::: DATASET RECORDS
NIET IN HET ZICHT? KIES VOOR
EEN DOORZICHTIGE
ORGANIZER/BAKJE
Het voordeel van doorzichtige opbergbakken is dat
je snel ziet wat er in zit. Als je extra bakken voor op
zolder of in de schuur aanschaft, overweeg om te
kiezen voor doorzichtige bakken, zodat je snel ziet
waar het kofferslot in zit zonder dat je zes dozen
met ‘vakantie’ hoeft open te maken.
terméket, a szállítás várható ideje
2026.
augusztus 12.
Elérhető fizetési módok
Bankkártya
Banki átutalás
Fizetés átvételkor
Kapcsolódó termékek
::::::
::: DATASET RECORDS
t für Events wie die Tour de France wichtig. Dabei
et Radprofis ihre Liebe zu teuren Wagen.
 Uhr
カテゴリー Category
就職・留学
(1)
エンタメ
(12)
::::::
■ **TASK PROMPT**: Look through the records for the string "ziet". Copy every line that has it.

■ **RESPONSE AREA**:
je snel ziet wat er in zit. Als je extra bakken voor op
kiezen voor doorzichtige bakken, zodat je snel ziet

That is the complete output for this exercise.